Previously, he explains, physicians worked only in a fee-for-service environment with less emphasis placed on quality. In today’s health care landscape, physicians are asking providers to find the balance between providing exceptional quality to patients while still being mindful of the costs incurred to obtain this.

“A large focus of our efforts is on quality initiatives and reporting,” Afman says. “We are continually working with various payers on how to improve the quality of care provided from the payer perspective. Sometimes it comes down to making simple changes to the level of specificity of diagnosis coding or including additional appropriate diagnosis codes that explain the medical decision-making process (to determine) whether or not we get credit for some quality measures.”

Researchers have found that consumers are interested in quality measures that convey information about a physician’s technical care and interpersonal skills. Typically, technical quality is measured using clinical information found in administrative databases, electronic health records or medical charts, whereas interpersonal quality is measured using patient surveys.

The patient is always the first and foremost priority, but it’s now also important for physicians to maintain high-quality scores to be able to earn the reimbursement and quality ratings that enable the health system to continue to take care of the patient.

Leah Alexander, M.D., a pediatrician at PediatriCare Associates in Fair Lawn, New Jersey, notes that the quality of health care is important to patients, providers and payers and that in an effort to improve quality and value, many organizations are now focusing on quality metric reporting.

Although this can be a useful tool, it also presents some challenges.

“There is no standard definition of what constitutes a ‘quality’ metric,” she says. “This can make it difficult to compare data across different organizations. Additionally, collecting accurate data can be challenging. For example, electronic health records ... may not always capture all the relevant data points.”

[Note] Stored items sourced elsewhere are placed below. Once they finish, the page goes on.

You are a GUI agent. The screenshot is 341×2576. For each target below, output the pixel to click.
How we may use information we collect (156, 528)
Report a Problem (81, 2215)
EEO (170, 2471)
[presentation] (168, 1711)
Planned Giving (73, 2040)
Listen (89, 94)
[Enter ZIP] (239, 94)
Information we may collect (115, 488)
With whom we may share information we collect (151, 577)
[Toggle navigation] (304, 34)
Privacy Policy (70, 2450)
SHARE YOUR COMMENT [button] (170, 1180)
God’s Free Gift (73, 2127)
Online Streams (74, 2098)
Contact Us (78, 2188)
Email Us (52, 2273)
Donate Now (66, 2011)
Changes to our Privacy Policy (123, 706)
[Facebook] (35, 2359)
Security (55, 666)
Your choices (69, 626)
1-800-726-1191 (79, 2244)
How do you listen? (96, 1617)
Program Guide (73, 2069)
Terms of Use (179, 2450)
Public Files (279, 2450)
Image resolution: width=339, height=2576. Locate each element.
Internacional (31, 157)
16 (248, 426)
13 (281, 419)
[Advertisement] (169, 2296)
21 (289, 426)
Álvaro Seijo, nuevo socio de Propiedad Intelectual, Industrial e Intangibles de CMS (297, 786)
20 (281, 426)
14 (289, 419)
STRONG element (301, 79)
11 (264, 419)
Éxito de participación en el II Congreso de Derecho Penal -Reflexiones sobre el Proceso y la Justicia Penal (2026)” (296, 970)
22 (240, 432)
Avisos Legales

Another challenge is that quality metrics often focus on process measures rather than outcome measures. This can make it difficult to assess whether a particular intervention is actually improving patient care. Also, some quality metrics may be subject to gaming, meaning that providers may focus on meeting the metric rather than on providing high-quality care.

“Despite these challenges, quality metric reporting can be a useful tool for improving quality and value in health care,” Alexander says. “To overcome the challenges, it is important to work with an experienced partner who can help you collect accurate data and interpret (these data) in a way that will improve patient care.”

Additionally, it is important to focus on outcome measures rather than process measures. By doing so, physicians can ensure that quality metrics are actually making a difference in the lives of their patients.